Items from a data source
----------

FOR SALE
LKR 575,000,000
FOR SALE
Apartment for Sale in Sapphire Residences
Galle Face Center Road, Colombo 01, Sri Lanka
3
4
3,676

----------

Would you return, unchanged, the lines from the one containing "LKR 575,000,000" through the end of the entries?

**Reply to the exercise:**
LKR 575,000,000
FOR SALE
Apartment for Sale in Sapphire Residences
Galle Face Center Road, Colombo 01, Sri Lanka
3
4
3,676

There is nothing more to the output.